L’Histoire foisonne d’exemples de nations ou de civilisations autrefois éclatantes et qui ont décliné, certaines avec une rapidité impressionnante, faute d’adapter leurs connaissances militaires, sociales ou économiques à de nouveaux contextes. L’armée romaine s’est ainsi montrée quasi-invulnérable pendant des siècles, quand les régions à conquérir étaient principalement constituées de plaines à découvert pour lesquelles les légions avaient développé des tactiques de combat groupé imparables. Mais lorsque Rome tenta d’étendre l’empire au-delà du Rhin, les Germains, habitués aux combats de « guerilla », comprirent vite qu’il suffisait d’attirer les Romains dans leurs forêts denses et difficiles d’accès pour rendre complètement obsolètes leurs techniques de combats ancestrales et tailler leurs armées en pièces.
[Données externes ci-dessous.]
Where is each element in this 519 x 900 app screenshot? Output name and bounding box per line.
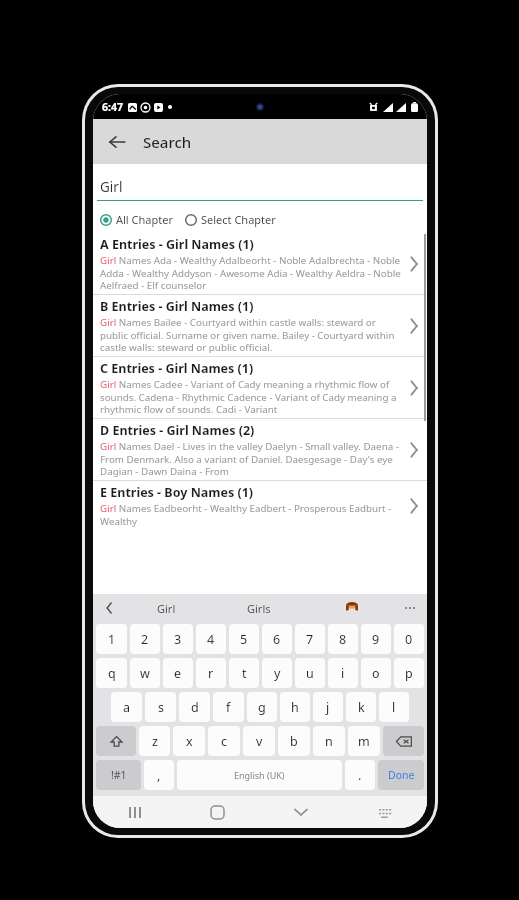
staticText: 6:47: [102, 100, 123, 114]
button[interactable]: D Entries - Girl Names (2): [93, 419, 427, 481]
button[interactable]: q: [96, 658, 127, 688]
button[interactable]: Hide keyboard: [259, 796, 343, 828]
staticText: z: [152, 733, 158, 750]
staticText: !#1: [111, 768, 127, 782]
staticText: x: [186, 733, 193, 750]
staticText: g: [258, 699, 266, 716]
staticText: C Entries - Girl Names (1): [100, 360, 254, 377]
button[interactable]: d: [179, 692, 210, 722]
button[interactable]: f: [213, 692, 244, 722]
button[interactable]: 4: [196, 624, 226, 654]
button[interactable]: Emoji: [305, 594, 398, 622]
button[interactable]: h: [280, 692, 310, 722]
staticText: 2: [141, 631, 149, 648]
button[interactable]: k: [346, 692, 376, 722]
button[interactable]: Recents: [93, 796, 176, 828]
staticText: Done: [388, 768, 415, 782]
staticText: n: [325, 733, 333, 750]
staticText: w: [140, 665, 150, 682]
staticText: Girl Names Bailee - Courtyard within cas…: [100, 316, 404, 353]
staticText: 4: [207, 631, 215, 648]
button[interactable]: g: [247, 692, 277, 722]
button[interactable]: E Entries - Boy Names (1): [93, 481, 427, 530]
button[interactable]: 7: [295, 624, 325, 654]
button[interactable]: i: [328, 658, 358, 688]
button[interactable]: l: [379, 692, 409, 722]
staticText: 8: [339, 631, 347, 648]
button[interactable]: z: [139, 726, 170, 756]
button[interactable]: All Chapter: [100, 212, 176, 227]
staticText: e: [174, 665, 182, 682]
button[interactable]: B Entries - Girl Names (1): [93, 295, 427, 357]
staticText: Search: [143, 132, 192, 152]
staticText: t: [242, 665, 247, 682]
button[interactable]: n: [313, 726, 345, 756]
staticText: b: [290, 733, 298, 750]
button[interactable]: a: [111, 692, 142, 722]
button[interactable]: !#1: [96, 760, 141, 790]
button[interactable]: x: [173, 726, 205, 756]
button[interactable]: 8: [328, 624, 358, 654]
button[interactable]: 0: [394, 624, 424, 654]
staticText: Girls: [247, 601, 271, 616]
staticText: d: [191, 699, 199, 716]
button[interactable]: Space: [177, 760, 342, 790]
staticText: E Entries - Boy Names (1): [100, 484, 254, 501]
staticText: 1: [108, 631, 116, 648]
button[interactable]: s: [145, 692, 176, 722]
button[interactable]: Girl: [93, 176, 427, 196]
button[interactable]: Home: [176, 796, 259, 828]
staticText: English (UK): [234, 769, 285, 781]
button[interactable]: Back: [98, 123, 136, 161]
staticText: l: [392, 699, 396, 716]
button[interactable]: t: [229, 658, 259, 688]
staticText: j: [326, 699, 330, 716]
button[interactable]: More options: [398, 596, 422, 620]
staticText: a: [123, 699, 131, 716]
staticText: i: [341, 665, 345, 682]
button[interactable]: .: [345, 760, 375, 790]
button[interactable]: u: [295, 658, 325, 688]
button[interactable]: y: [262, 658, 292, 688]
staticText: All Chapter: [116, 212, 173, 227]
staticText: Girl Names Dael - Lives in the valley Da…: [100, 440, 404, 477]
button[interactable]: Backspace: [383, 726, 424, 756]
button[interactable]: j: [313, 692, 343, 722]
button[interactable]: 2: [130, 624, 160, 654]
staticText: y: [274, 665, 281, 682]
staticText: s: [158, 699, 164, 716]
staticText: Girl Names Cadee - Variant of Cady meani…: [100, 378, 404, 415]
staticText: .: [358, 767, 362, 784]
button[interactable]: Girls: [212, 594, 305, 622]
button[interactable]: p: [394, 658, 424, 688]
button[interactable]: Shift: [96, 726, 136, 756]
button[interactable]: 6: [262, 624, 292, 654]
staticText: Girl Names Eadbeorht - Wealthy Eadbert -…: [100, 502, 404, 527]
button[interactable]: Previous suggestions: [98, 597, 120, 619]
button[interactable]: Select Chapter: [185, 212, 279, 227]
button[interactable]: C Entries - Girl Names (1): [93, 357, 427, 419]
button[interactable]: e: [163, 658, 193, 688]
button[interactable]: 9: [361, 624, 391, 654]
button[interactable]: 1: [96, 624, 127, 654]
staticText: A Entries - Girl Names (1): [100, 236, 254, 253]
button[interactable]: r: [196, 658, 226, 688]
button[interactable]: c: [208, 726, 240, 756]
staticText: o: [372, 665, 380, 682]
staticText: 3: [174, 631, 182, 648]
button[interactable]: Girl: [120, 594, 212, 622]
staticText: 9: [372, 631, 380, 648]
button[interactable]: 3: [163, 624, 193, 654]
button[interactable]: v: [243, 726, 275, 756]
button[interactable]: w: [130, 658, 160, 688]
button[interactable]: Done: [378, 760, 424, 790]
button[interactable]: ,: [144, 760, 174, 790]
button[interactable]: A Entries - Girl Names (1): [93, 233, 427, 295]
staticText: r: [208, 665, 214, 682]
staticText: Girl: [157, 601, 176, 616]
button[interactable]: m: [348, 726, 380, 756]
button[interactable]: b: [278, 726, 310, 756]
button[interactable]: 5: [229, 624, 259, 654]
button[interactable]: o: [361, 658, 391, 688]
button[interactable]: Switch keyboard: [343, 796, 427, 828]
Plus tard, alors que Rome était contrainte de céder de plus en plus de territoires (et donc de matières premières) aux barbares afin de s’assurer la paix, c’est tout leur système économique, basé en grande partie sur ces territoires autrefois abondants, que les Romains virent s’écrouler. Leur incapacité à remettre en question et réformer un système qu’ils considéraient comme immuable a provoqué en quelques années la chute d’un empire que des siècles avaient été nécessaires à construire.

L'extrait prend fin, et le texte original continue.